Background:BPI-460372 is an orally available, covalent, irreversible small molecule inhibitor of
the transcriptional enhanced associate domain (TEAD) 1/3/4, which is currently in clinical development for
the treatment of cancers with Hippo pathway alterations.Objective:This study aimed to determine the cytochrome P450 (CYP) phenotyping, metabolic stability, and
in vitro and in vivo metabolic profile of BPI-460372.Methods:The CYP phenotyping and metabolic stability were assessed by measuring the depletion of substrate.
The metabolic profile in hepatocytes and rat and dog plasma was analyzed using ultra-high-performance
liquid chromatography combined with Orbitrap tandem mass spectrometry (UHPLC-Orbitrap-HRMS).Results:BPI-460372 was mainly metabolized by CYP2D6, CYP3A4, and CYP1A2. BPI-460372 exhibited
low clearance in human, monkey, and rat hepatocytes, while moderate clearance in dog and mouse hepatocytes.

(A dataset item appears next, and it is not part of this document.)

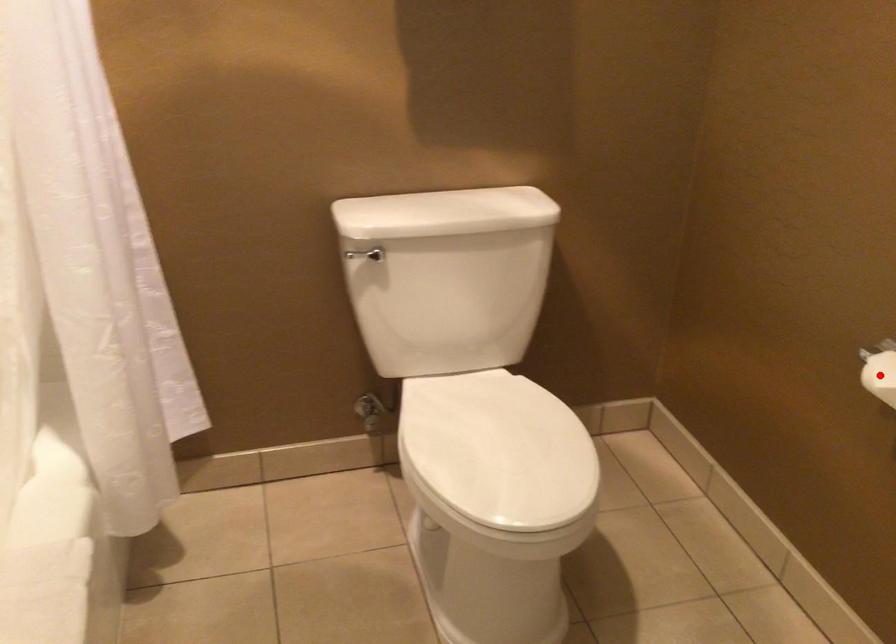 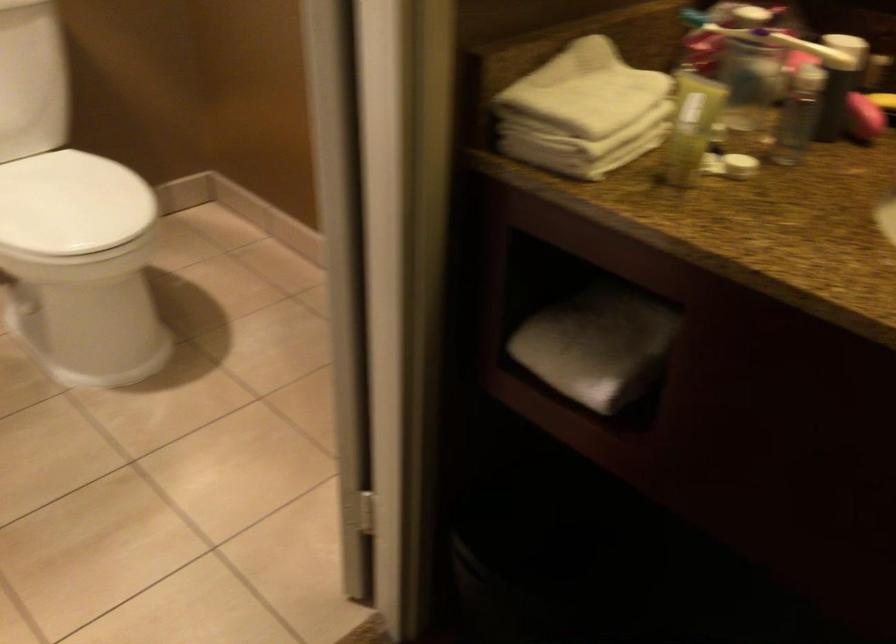 Question: I am providing you with two images of the same scene from different viewpoints. A red point is marked on the first image. Can you still see the location of the red point in image 2?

A total of 10 metabolites were identified in five species of hepatocytes, and no human-unique metabolite
was detected. In rat plasma and dog plasma, the primary metabolites were M407 (BPI-460430) and M423
(BPI-460456), respectively. The two metabolites were quantitatively determined in rat and dog plasma in
pharmacokinetic and toxicological studies. The major metabolic site was 2-fluoro-acrylamide, and major metabolic
pathways in hepatocytes, and rat and dog plasma involved oxidative defluorination, hydration, glutathione
(GSH) conjugation, hydrolysis, cysteine conjugation, and N-acetyl cysteine conjugation. β-lyase pathway
contributed to the metabolism of BPI-460372 in rats to a certain degree.Conclusion:This study elucidated the metabolism of BPI-460372 and provided a basis for pharmacokinetic
and toxicological species selection, human pharmacokinetics prediction, and assessment of clinical co-administration
limitations and possible metabolic pathways in humans.